D. Jesús Miguel Martín Ortega – (Diario de León, 30/08/2025)
Parece que lo de escoger los primeros puestos viene de antiguo. Jesús de Nazaret tuvo la oportunidad de comprobarlo en la sociedad de su tiempo. Y aprovechó tal circunstancia para hacerles ver a sus discípulos que esa actitud no casaba con su Evangelio.
En el corazón del ser humano siempre anidan los deseos de medrar, de sobresalir, de figurar por encima de los demás. El orgullo, la soberbia, la altanería, la arrogancia, la vanidad, nos conducen al error de pensar que somos más importantes que los demás. Tal actitud se manifiesta en buscar, en toda circunstancia, los primeros puestos. Podríamos decir que para poner freno a la desmesura de la arrogancia, se elaboró el protocolo que evitara los conflictos por disputar honores y dignidades.
Jesús nos viene a decir que existe otro procedimiento mucho más eficaz para la superación de los conflictos en la búsqueda de los primeros puestos: el renunciar a ellos. Porque la vida misma nos enseña que todo el que se enaltece será humillado; y el que se humilla será enaltecido.
No son pocos los ámbitos sociales y eclesiales en los que sigue prevaleciendo esta actitud de enaltecerse, tan opuesta al Evangelio del Señor.

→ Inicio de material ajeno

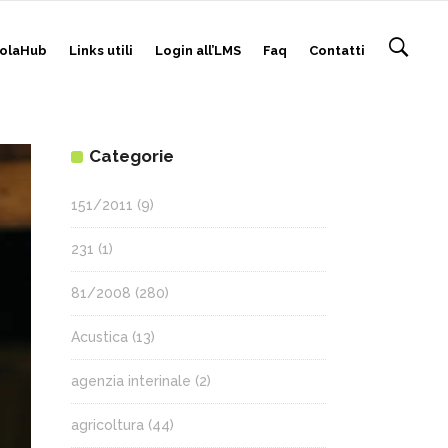
olaHub
Links utili
Login all’LMS
Faq
Contatti
Categorie
151/2011
(9)
231
(1)
81/2008
(280)
Acustica
(13)
agenzia interinale
(2)
agricoltura
(44)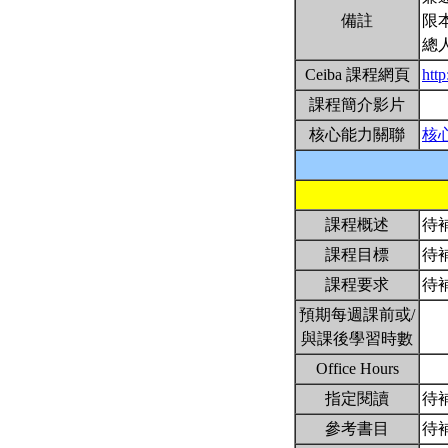
備註
限
總
Ceiba 課程網頁
htt
課程簡介影片
核心能力關聯
核
課程概述
待
課程目標
待
課程要求
待
預期每週課前或/
與課後學習時數
Office Hours
指定閱讀
待
參考書目
待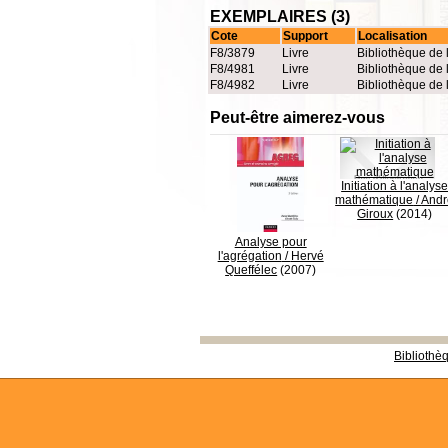
EXEMPLAIRES (3)
Cote
Support
Localisation
F8/3879
Livre
Bibliothèque de 
F8/4981
Livre
Bibliothèque de 
F8/4982
Livre
Bibliothèque de 
Peut-être aimerez-vous
Initiation à l'analys
mathématique
/
Andr
Giroux
(2014)
Analyse pour
l'agrégation
/
Hervé
Queffélec
(2007)
Bibliothè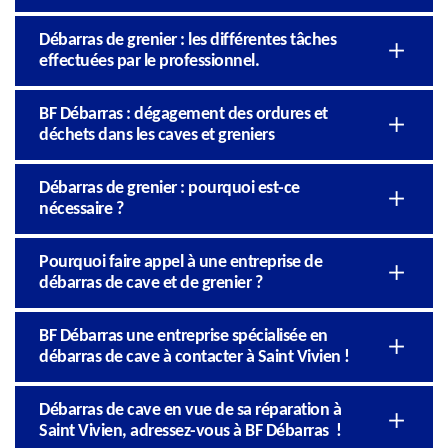
Débarras de grenier : les différentes tâches
effectuées par le professionnel.
BF Débarras : dégagement des ordures et
déchets dans les caves et greniers
Débarras de grenier : pourquoi est-ce
nécessaire ?
Pourquoi faire appel à une entreprise de
débarras de cave et de grenier ?
BF Débarras une entreprise spécialisée en
débarras de cave à contacter à Saint Vivien !
Débarras de cave en vue de sa réparation à
Saint Vivien, adressez-vous à BF Débarras !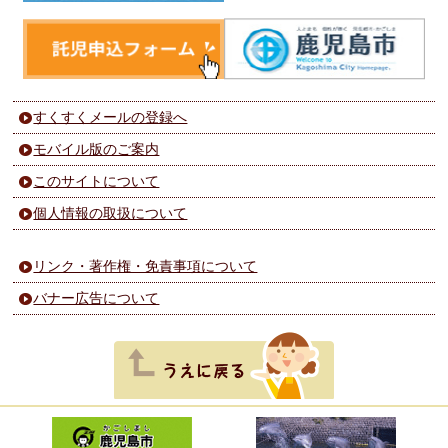
すくすくメールの登録へ
モバイル版のご案内
このサイトについて
個人情報の取扱について
リンク・著作権・免責事項について
バナー広告について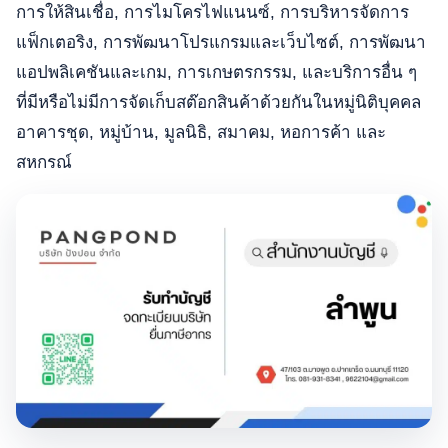
การให้สินเชื่อ, การไมโครไฟแนนซ์, การบริหารจัดการ
แฟ็กเตอริง, การพัฒนาโปรแกรมและเว็บไซต์, การพัฒนา
แอปพลิเคชันและเกม, การเกษตรกรรม, และบริการอื่น ๆ
ที่มีหรือไม่มีการจัดเก็บสต๊อกสินค้าด้วยกันในหมู่นิติบุคคล
อาคารชุด, หมู่บ้าน, มูลนิธิ, สมาคม, หอการค้า และ
สหกรณ์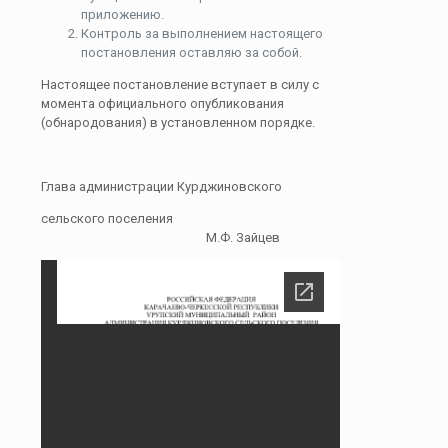
приложению.
Контроль за выполнением настоящего
постановления оставляю за собой.
Настоящее постановление вступает в силу с
момента официального опубликования
(обнародования) в установленном порядке.
Глава администрации Курджиновского
сельского поселения
М.Ф. Зайцев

Corregirlo no es fácil, aunque bastaría con renunciar a la propia autorreferencialidad, para asumir la referencia que nos ofrece la persona de Jesús. Él se abajó, se despojó de su rango, y vino a nuestro mundo no para ser servido sino para servir y dar su vida en rescate por muchos. Esa es la clave: servir dando la vida. Esa misma experiencia que muchos hemos tenido en nuestros hogares, en el amor de los padres y abuelos.
La humildad se convierte así en virtud fundamental, no sólo para los cristianos sino para todo ser humano. La humildad no es humillación. La humildad es la actitud propia del que mira con objetividad su propia estatura, ante Dios y ante los demás. Necesitamos mucha humildad para seguir a Jesús, para adentrarnos por el camino que es Buena Noticia.